The 1725 account in Mercure de France of two Native Americans dancing at a Paris theater provides a detailed link between the large corpus of earlier European descriptions of New World music and the composition of Rameau’s harpsichord piece Les sauvages.
The account and the composition constitute a significant episode in the prehistory of ethnomusicology. Rameau’s detailed characterization of the Indians’ performance in the piece develops initiatives by 17th-century French musicians, and his later operatic use of Les sauvages in Les Indes galantes mirrors the ambiguities of Europe’s response to the Americas in the 18th century.
This according to “Rameau’s American dancers” by Roger Savage (Early music XI/4 [October 1983] pp. 441–52).
Today is Rameau’s 330th birthday! Above, the 1760 bust of the composer by Jean-Jacques Caffieri (click to enlarge); below, his Rondeau des Indes Galantes, which is based on Les sauvages.
Related article: Ballet and sauvagerie
A semiotics of sex roles in French society was played out in 18th- and 19th-century ballet by projecting it onto imaginary Native American societies.

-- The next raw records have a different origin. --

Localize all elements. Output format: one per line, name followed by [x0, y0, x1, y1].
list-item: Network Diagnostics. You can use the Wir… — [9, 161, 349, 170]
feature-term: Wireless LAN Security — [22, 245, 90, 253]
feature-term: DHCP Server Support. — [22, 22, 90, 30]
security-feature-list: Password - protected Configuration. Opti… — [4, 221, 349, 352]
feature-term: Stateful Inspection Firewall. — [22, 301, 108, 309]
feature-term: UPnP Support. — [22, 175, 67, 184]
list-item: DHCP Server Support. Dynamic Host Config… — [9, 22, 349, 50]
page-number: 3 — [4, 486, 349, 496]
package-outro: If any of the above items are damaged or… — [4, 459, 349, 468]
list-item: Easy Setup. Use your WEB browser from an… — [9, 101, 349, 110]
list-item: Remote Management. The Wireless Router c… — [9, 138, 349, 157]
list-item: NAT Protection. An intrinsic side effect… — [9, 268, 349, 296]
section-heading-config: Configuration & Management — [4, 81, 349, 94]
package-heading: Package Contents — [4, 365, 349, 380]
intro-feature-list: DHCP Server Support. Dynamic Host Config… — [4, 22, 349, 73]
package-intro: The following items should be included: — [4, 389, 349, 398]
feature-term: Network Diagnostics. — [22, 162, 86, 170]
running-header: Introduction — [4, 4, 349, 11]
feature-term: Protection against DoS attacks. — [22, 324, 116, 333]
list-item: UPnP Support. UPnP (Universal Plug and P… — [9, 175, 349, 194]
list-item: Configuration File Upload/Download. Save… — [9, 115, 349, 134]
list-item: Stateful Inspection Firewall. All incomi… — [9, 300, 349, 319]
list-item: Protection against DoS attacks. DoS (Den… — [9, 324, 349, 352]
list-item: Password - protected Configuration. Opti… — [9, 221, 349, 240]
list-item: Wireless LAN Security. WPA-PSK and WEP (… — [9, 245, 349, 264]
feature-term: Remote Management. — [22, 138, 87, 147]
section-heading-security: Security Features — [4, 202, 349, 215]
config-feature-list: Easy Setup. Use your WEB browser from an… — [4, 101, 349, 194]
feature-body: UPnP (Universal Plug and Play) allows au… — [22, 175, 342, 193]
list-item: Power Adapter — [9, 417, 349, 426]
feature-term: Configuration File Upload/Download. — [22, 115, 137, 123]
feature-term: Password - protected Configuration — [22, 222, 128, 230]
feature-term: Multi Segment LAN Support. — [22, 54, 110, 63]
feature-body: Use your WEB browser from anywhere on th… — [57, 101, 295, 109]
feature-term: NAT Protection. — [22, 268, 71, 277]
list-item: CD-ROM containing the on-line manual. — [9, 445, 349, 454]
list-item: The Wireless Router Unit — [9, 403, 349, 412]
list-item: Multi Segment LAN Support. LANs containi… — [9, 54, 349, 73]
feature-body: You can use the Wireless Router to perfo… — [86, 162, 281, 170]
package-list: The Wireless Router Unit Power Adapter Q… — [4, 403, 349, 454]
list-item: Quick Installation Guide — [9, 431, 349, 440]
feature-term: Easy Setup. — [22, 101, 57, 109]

In the 18th century, sauvage culture became a canvas for the projection of utopian sentiment with subtle social texturing, allowing the expression of fantasies of less restrictive sexual roles; in the 19th century, sauvagerie became grotesque and increasingly unrefined, shifting the emphasis from cultural to racial difference and affirming the status quo.
This according to “Sauvages, sex roles, and semiotics: Representations of Native Americans in the French ballet, 1736–1837” by Joellen A. Meglen (Dance chronicle XXIII/2  pp. 87–132; XXIII/3  pp. 275–320).
Above and below, Rameau’s Les Indes galantes (1735).